'Captain Compassion' Is The Anti-Bullying Campaign We Need

by Amber Leventry
Originally Published: 
Image via Committee For Children

The Committee for Children (CFC) is very excited to introduce you to a new and rad superhero. And you know what? I am pretty exited too. We all should be.

Captain Compassion and her loyal sidekick Kid Kinder have arrived just in time for October’s National Bullying Prevention Month. Captain Compassion uses Bystander Power to stop bullying and will be featured on a new website that offers parental advice and kids the courage to stand up to bullying. will host interactive lessons that will help students and parents understand bullying, who it affects, and how we can stop it.

CFC intends for this new anti-bullying campaign to appeal to kindergarten to middle school kids. A weekly comic strip series and access to digital swag when they take a pledge to report and stop bullying are just some of the perks.

Lest you think bullying is talked about too much or believe “boys will be boys” or that mean girls are just “strong leaders” leaning in, let’s go over some sobering statistics about bullying and why we need our kids to do better. According to PACER, the National Bullying Prevention Center that started Bullying Prevention Month in 2006, 1 out of every 5 students will report being bullied. 25% of African-American kids are bullied. 74% of LGBT kids are bullied—yes, you read that correctly. 3 out of 4 queer kids are verbally if not physically harassed at school. And to really hit this point home, a recent study showed 50% (HALF!) of transgender boys and 41% of nonbinary folks have attempted suicide. This particular study did not specify the reasons for suicide attempts, but lack of support, acceptance, and a feeling of safety have repeatedly been reported by transgender youth.

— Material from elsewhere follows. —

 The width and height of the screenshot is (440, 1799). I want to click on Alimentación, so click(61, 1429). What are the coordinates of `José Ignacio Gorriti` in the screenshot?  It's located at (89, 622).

PACER also sites that 57% of bullying incidents stop when a peer gets involved. Bullying doesn’t only affect the target, but bystanders too. Watching and doing nothing negatively impacts mental health, while stepping in and helping a friend or peer provides a sense of allyship and pride. Bystanders will feel more inclined to intervene if they feel like they have the ability to make a difference. These peers are the people Captain Compassion hopes to empower.

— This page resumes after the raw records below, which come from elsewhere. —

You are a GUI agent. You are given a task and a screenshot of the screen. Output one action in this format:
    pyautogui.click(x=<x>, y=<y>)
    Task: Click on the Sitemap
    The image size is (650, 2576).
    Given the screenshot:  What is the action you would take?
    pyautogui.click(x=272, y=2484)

Bully prevention expert, Matt Pearsall, tells Scary Mommy that we should remind kids to trust their gut. The first thing a bystander can do is alert a trusted adult of a bullying situation, and kids should not intervene unless they feel safe. “Directly intervening to stop bullying is actually a very difficult thing to do,” said Pearsall. “If we don’t acknowledge this, kids can feel ashamed that they didn’t jump in and be a hero, and that shame will prevent them from reporting. This becomes more of an issue as kids get older. What we can do to counter this is to highlight other ways a bystander can be an ‘ally’ to someone who’s being bullied.”

But why do some kids bully in the first place?

“Bullying, like most behavioral issues, is a symptom of some underlying problem,” says Pearsall. “Often, kids don’t have strong social skills and are uncomfortable making friends. They bully because that’s the only strategy they’re comfortable using to navigate their social world. Other times it’s because they’re being bullied themselves (a bully-victim cycle), or see adults in their lives bullying each other, and think that bullying is normal and acceptable.”

Through social-emotional learning, CFC uses research-based education to help stop this cycle of bullying. Parents and teachers can start teaching pro-social skills to kids as young as 3-years-old. Helping kids manage their emotions, guiding them through how to make good decisions, and equipping them with the techniques to deal with “everyday social and academic challenges” reduces bullying tactics. Parents and teachers also need to take their students’ complaints seriously and look for situations where a child may be bullied or at risk for being bullied. We also need to lead by example. Our kids need to see us being kind to each other so they can model positive behavior.

Captain Compassion was created by the Committee for Children so that kids can learn that they have the power to stop bullying. Captain Compassion is ready to show kids how to be supportive bystanders by being kind and inclusive. She also empowers students to stand up to or report bullying when they see it. In addition to the weekly comic, the site features an anti-bullying message by Disney Channel star Skai Jackson, video advice for kids and parents, printable worksheets, and a social media toolkit.

Learning how to be kind by reading comics and watching cool videos? Heck yeah. Your kids will be excited to join the fight against bullying, and that’s something we should all support.